Codorus Valley Bancorp, Inc. Reports Earnings for the Quarter and Year Ended December 31, 2017

YORK, Pa., Jan. 18, 2018 (GLOBE NEWSWIRE) -- Codorus Valley Bancorp, Inc. (Codorus Valley, or the Corporation) (NASDAQ:CVLY), parent company of PeoplesBank, a Codorus Valley Company (PeoplesBank), today announced net income available to common shareholders (earnings) of $1.5 million or $0.17 per share basic and diluted, for the three months ended December 31, 2017, as compared to earnings of $3.8 million or $0.44 per share basic and $0.43 per share diluted, for the three months ended December 31, 2016. For the year ended December 31, 2017, the Corporation earned $12.0 million or $1.35 per share basic and $1.34 per share diluted, compared to $13.1 million or $1.49 per share basic and $1.48 per share diluted for the year ended December 31, 2016. The decrease in net income and earnings per share, for the quarter and year, was primarily the result of a $2.8 million reduction in the net deferred tax asset value due to the new corporate tax rate of 21 percent enacted as part of the Tax Cuts and Jobs Act.

Chairman, President and CEO Larry J. Miller commented, “Thanks to the outstanding efforts of our dedicated associates, the continued support of our shareholders, and the loyalty of our clients, 2017 was yet another year of strong performance for Codorus Valley Bancorp, Inc. and PeoplesBank. Excluding the impact of the reduction in net deferred tax assets, net income for the year would have been $14.8 million, which represents an increase of 13 percent year over year. Our total loans and deposits both grew 10 percent year over year, with non-interest bearing deposits growing by more than 22 percent year over year.”

Miller added, “Looking ahead to 2018, our Board of Directors, Leadership Team, and associates will be focused diligently on carrying out our strategic initiatives and maximizing opportunities that will enhance long-term shareholder and franchise value.”

The Corporation’s net interest income for the three months ended December 31, 2017 was $15.6 million, an increase of $1.6 million or 11 percent when compared to the net interest income of $14.0 million for the same period in 2016. For the full year of 2017, net interest income was $59.5 million, reflecting an increase of $6.0 million or 11 percent compared to $53.6 million for 2016. The Corporation’s net interest margin was 3.84 percent for the full year 2017, a decrease from the net interest margin of 3.89 percent for the same period in 2016.
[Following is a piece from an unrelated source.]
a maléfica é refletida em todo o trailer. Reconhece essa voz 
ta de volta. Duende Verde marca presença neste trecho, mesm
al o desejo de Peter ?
The provision for loan losses for the three months ended December 31, 2017 and 2016 was $600,000. For the full year of 2017, the provision for loan losses was $4.2 million compared to $3.0 million for the same period in 2016. The increased provision for 2017 was a result of an increase in net-charge-offs in the Corporation’s builder and developer portfolio and due to the substantial commercial loan growth produced for the year. The allowance for loan losses to total loans at December 31, 2017 was 1.19 percent compared to 1.18 percent as of December 31, 2016.

Noninterest income, excluding gain on sales of investment securities, for the three months ended December 31, 2017 was $3.2 million, an increase of 21 percent compared to noninterest income of $2.6 million during the same period of 2016. For the full year of 2017, noninterest income, excluding gain on sales of investment securities, was $11.4 million, an increase of 16 percent compared to $9.8 million for the same period in 2016. The increase in noninterest income, excluding gain on sales of investment securities, was attributed primarily to increases in gains on sales of loans, service charges on deposit accounts, wealth management income, and income from bank owned life insurance. There were no gains on sales of investment securities for the fourth quarter of 2017 or 2016. Gain on sales of investment securities decreased $115,000 for the full year of 2017 in comparison to 2016.
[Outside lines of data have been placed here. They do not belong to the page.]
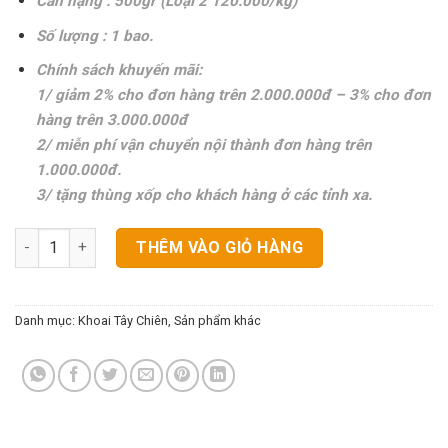
Cân nặng : 500gr (Loại 2 120.000/kg)
Số lượng : 1 bao.
Chính sách khuyến mãi:
1/ giảm 2% cho đơn hàng trên 2.000.000đ – 3% cho đơn
hàng trên 3.000.000đ
2/ miễn phí vận chuyển nội thành đơn hàng trên
1.000.000đ.
3/ tặng thùng xốp cho khách hàng ở các tỉnh xa.
Bột Rắc Phô Mai Loại 1 Hàn Quốc số lượng
THÊM VÀO GIỎ HÀNG
Danh mục:
Khoai Tây Chiên
,
Sản phẩm khác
Noninterest expense was $11.8 million for the fourth quarter of 2017, an increase of 12 percent as compared to noninterest expense of $10.5 million for the fourth quarter of 2016. For the full year of 2017, noninterest expenses totaled $45.0 million, an increase of 8 percent compared to $41.6 million for 2016. A majority of the increase in noninterest expenses were attributable to personnel costs, charitable donations, external data processing, director and committee fees, FDIC insurance premiums, memberships and subscriptions. The primary driver of the aforementioned increase in noninterest expense was our continued investment in our associates, our community, and expansion of our business and consumer banking services in our central Maryland and Pennsylvania markets.

Income tax expense for the quarter and year to date periods ended December 31, 2017 were $4.9 million and $9.9 million, respectively, compared to $1.7 million and $5.9 million for the same periods in 2016, respectively. The increase in income tax expense was primarily a result of a $2.8 million reduction in the net deferred tax assets value due to the new corporate tax rate.
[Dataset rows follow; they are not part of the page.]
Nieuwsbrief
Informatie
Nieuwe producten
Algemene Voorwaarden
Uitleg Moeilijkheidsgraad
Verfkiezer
About Codorus Valley Bancorp, Inc.

Codorus Valley Bancorp, Inc. is the largest independent financial services holding company headquartered in York, Pennsylvania. Codorus Valley primarily operates through its financial services subsidiary, PeoplesBank, A Codorus Valley Company. In addition to a full range of business and consumer banking services, the Corporation also offers mortgage banking, wealth management, and real estate settlement services through offices located in York, Cumberland and Lancaster Counties in Pennsylvania, and in Baltimore, Harford and Carroll Counties in Maryland. Additional information can be found on PeoplesBank’s website at www.peoplesbanknet.com. Codorus Valley Bancorp, Inc.’s common stock is listed on the NASDAQ Global Market under the symbol CVLY.

Forward-looking Statements

Codorus Valley Bancorp, Inc. has made forward-looking statements in this Press Release. These forward-looking statements are subject to risks and uncertainties. Forward-looking statements include information concerning possible or assumed future results of operations of the Corporation and its subsidiaries. When words such as “believes,” “expects,” “anticipates,” or similar expressions occur in this Press Release, the Corporation is making forward-looking statements. Note that many factors could affect the future financial results of the Corporation and its subsidiaries, both individually and collectively, and could cause those results to differ materially from those expressed in the forward-looking statements contained in this Press Release. Those factors include, but are not limited to: credit risk, changes in market interest rates, inability to achieve merger-related synergies, competition, economic downturn or recession, and government regulation and supervision. The Corporation provides greater detail regarding these as well as other factors in its 2016 Form 10-K and 2017 Form 10-Qs, including Risk Factors sections of those reports, and in its subsequent SEC filings. The Corporation undertakes no obligation to update or revise any forward-looking statements.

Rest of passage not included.